=== TASK TO COMPLETE ===
Could you copy exactly the lines from the one containing "At what (x,y)" through the last line of the records below, leaving out any pictures?

=== GIVEN RECORDS ===
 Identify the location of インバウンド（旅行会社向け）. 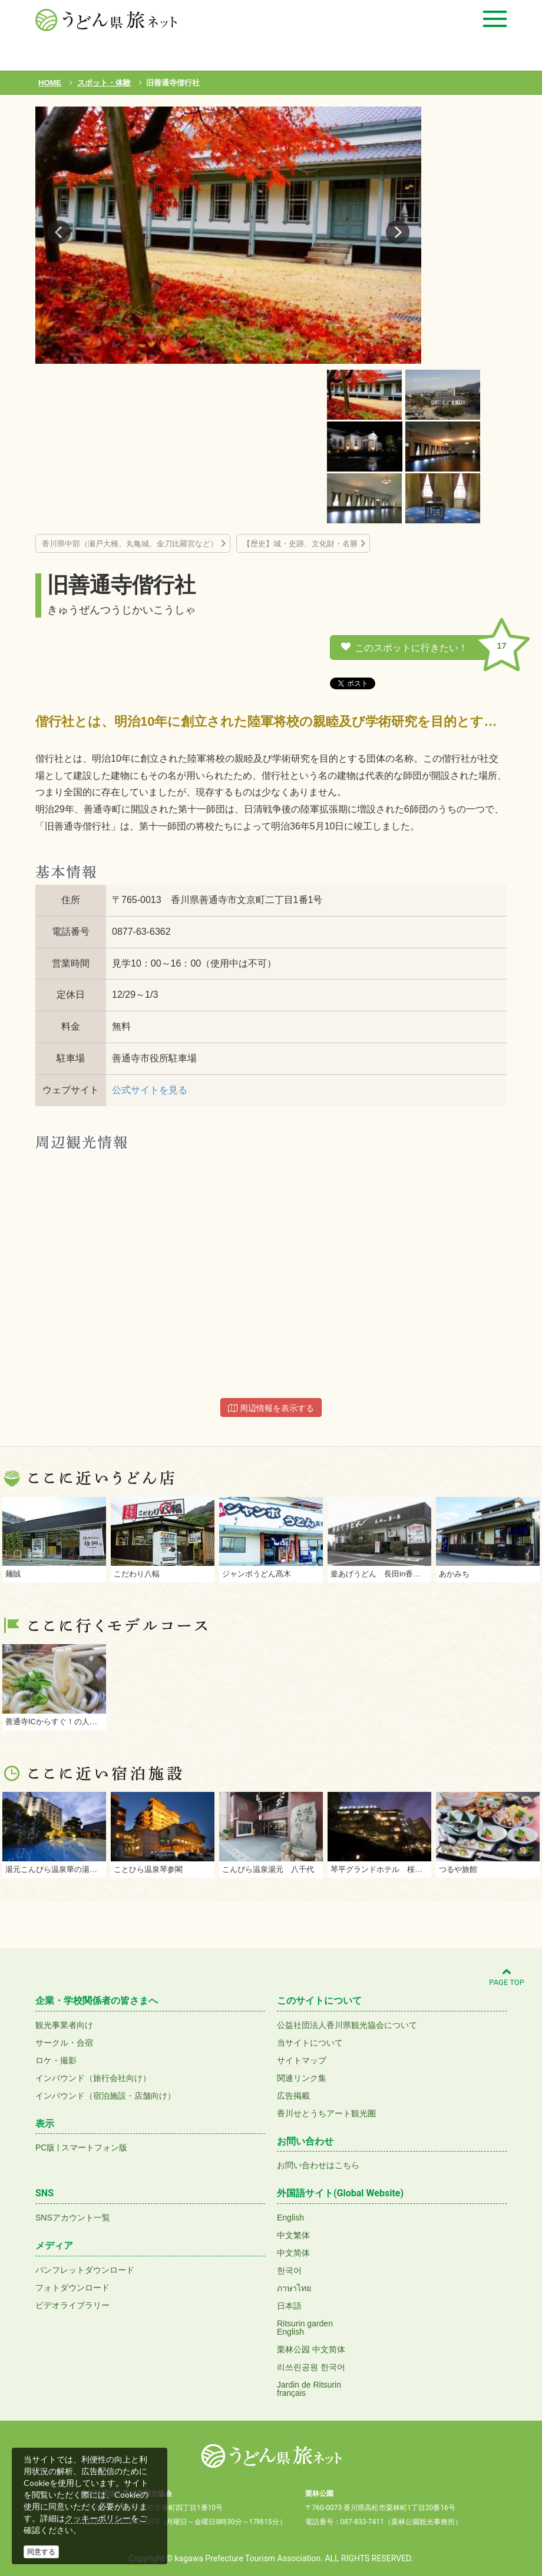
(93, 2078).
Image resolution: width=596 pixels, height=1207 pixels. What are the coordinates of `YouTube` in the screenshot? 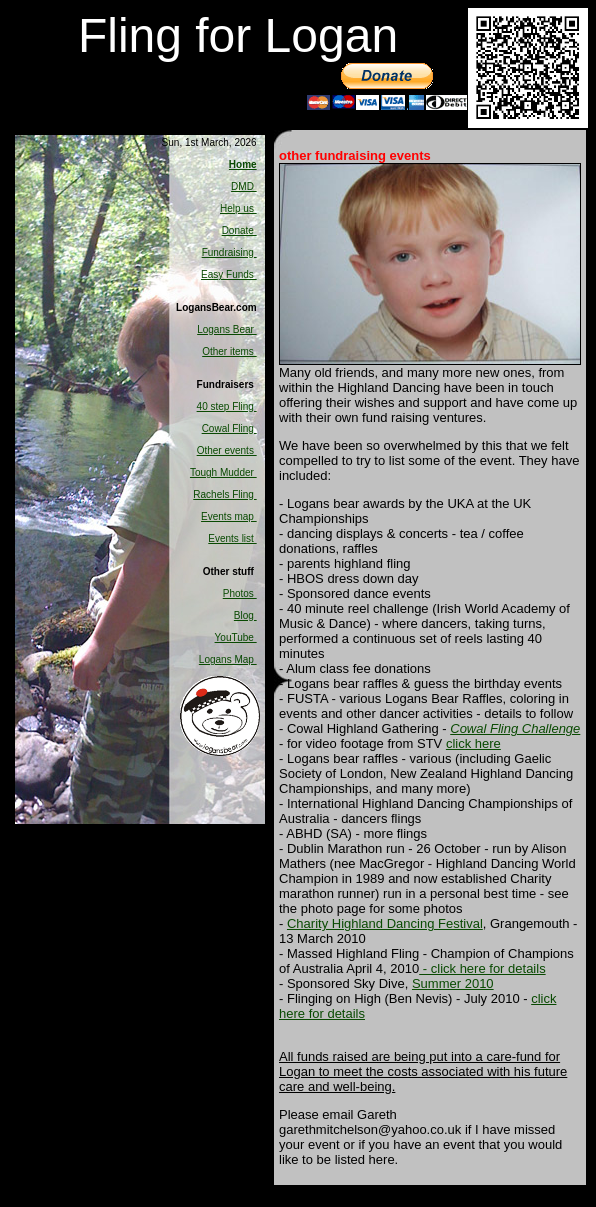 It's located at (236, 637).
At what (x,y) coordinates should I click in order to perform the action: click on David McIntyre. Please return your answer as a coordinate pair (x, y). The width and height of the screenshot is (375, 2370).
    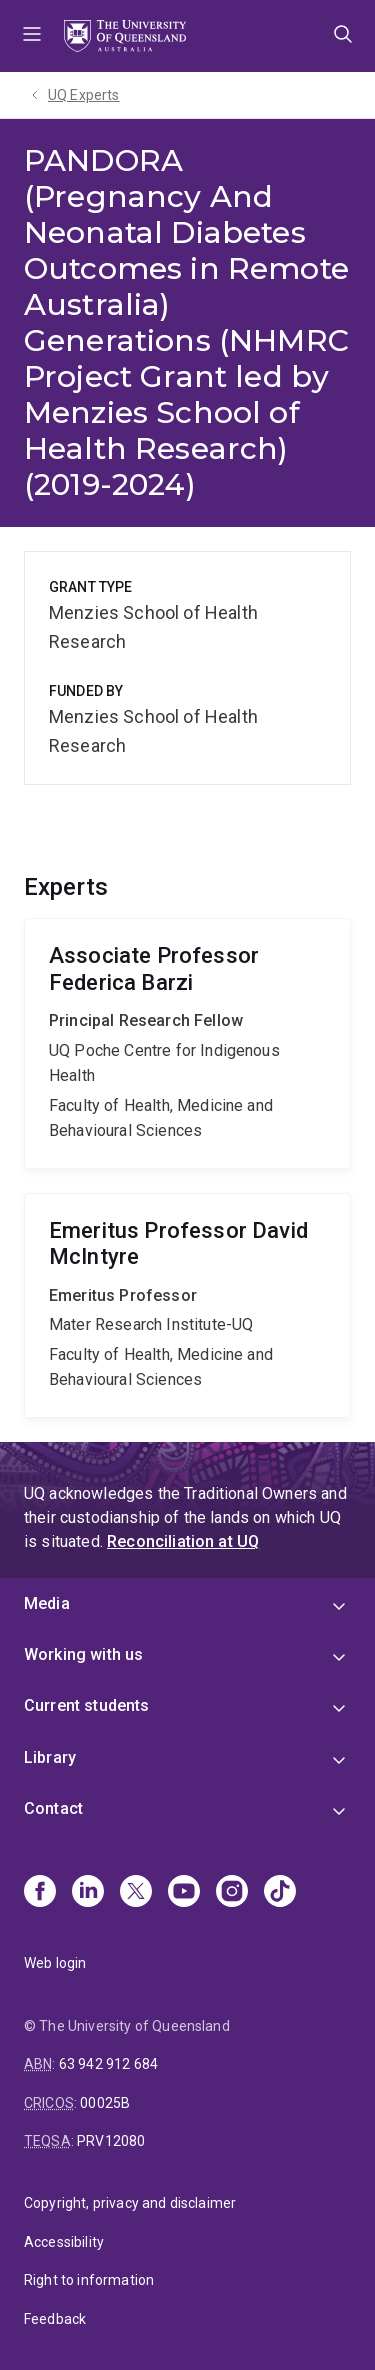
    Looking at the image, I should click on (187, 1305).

=== OUTPUT OF THE TASK ===
At what (x,y) coordinates should I click in order to perform the action: click on David McIntyre. Please return your answer as a coordinate pair (x, y). The width and height of the screenshot is (375, 2370).
    Looking at the image, I should click on (187, 1305).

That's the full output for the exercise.